Brief:
Copy exactly the lines of the data below that run from the line holding "Falešný tatarák z uzeniny" through the line holding "O frigorífico, também conhecido como", both ends included.

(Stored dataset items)

_____

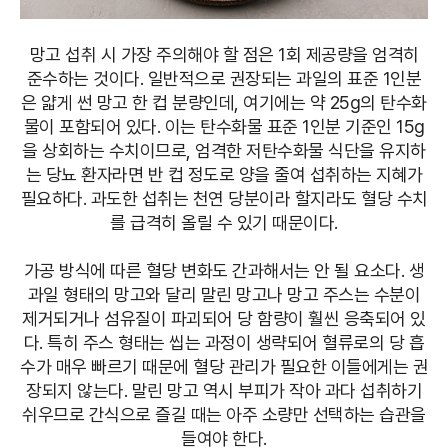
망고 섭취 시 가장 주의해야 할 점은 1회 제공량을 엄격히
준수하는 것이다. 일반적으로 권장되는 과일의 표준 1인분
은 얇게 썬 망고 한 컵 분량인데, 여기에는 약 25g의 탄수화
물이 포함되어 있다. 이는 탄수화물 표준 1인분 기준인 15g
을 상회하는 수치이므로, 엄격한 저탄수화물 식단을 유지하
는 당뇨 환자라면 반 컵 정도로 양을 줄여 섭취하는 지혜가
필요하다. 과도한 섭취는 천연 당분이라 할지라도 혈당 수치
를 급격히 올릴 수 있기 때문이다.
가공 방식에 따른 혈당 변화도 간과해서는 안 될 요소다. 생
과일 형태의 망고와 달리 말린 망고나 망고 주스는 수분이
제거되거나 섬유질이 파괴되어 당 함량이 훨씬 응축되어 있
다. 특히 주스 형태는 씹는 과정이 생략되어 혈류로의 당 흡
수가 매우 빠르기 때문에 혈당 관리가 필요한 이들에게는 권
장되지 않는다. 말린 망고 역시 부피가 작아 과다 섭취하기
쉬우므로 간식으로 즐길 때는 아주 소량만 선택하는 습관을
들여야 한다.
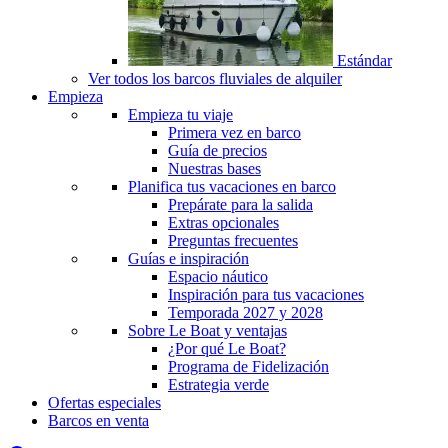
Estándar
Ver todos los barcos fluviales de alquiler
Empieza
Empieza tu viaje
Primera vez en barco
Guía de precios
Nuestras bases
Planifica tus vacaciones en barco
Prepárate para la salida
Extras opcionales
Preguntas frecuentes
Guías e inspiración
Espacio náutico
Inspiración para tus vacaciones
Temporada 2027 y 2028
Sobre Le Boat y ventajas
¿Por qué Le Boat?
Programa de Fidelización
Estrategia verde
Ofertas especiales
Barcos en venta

_____

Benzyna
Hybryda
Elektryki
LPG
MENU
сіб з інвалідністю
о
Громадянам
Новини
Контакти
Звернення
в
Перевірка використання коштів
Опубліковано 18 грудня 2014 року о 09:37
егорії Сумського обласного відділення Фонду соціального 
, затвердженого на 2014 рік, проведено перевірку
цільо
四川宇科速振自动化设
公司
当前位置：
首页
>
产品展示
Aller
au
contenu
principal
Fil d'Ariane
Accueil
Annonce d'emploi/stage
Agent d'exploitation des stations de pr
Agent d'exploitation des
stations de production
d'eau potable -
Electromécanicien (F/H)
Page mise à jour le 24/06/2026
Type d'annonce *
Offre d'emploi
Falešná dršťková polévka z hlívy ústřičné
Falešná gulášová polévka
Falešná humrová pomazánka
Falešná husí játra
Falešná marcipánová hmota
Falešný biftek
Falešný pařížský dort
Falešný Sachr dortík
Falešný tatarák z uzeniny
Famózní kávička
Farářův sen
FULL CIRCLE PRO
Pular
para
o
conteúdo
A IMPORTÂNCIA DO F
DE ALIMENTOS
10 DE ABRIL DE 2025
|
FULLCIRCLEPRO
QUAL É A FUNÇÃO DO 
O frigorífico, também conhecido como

_____

Result of the task:
Falešný tatarák z uzeniny
Famózní kávička
Farářův sen
FULL CIRCLE PRO
Pular
para
o
conteúdo
A IMPORTÂNCIA DO F
DE ALIMENTOS
10 DE ABRIL DE 2025
|
FULLCIRCLEPRO
QUAL É A FUNÇÃO DO 
O frigorífico, também conhecido como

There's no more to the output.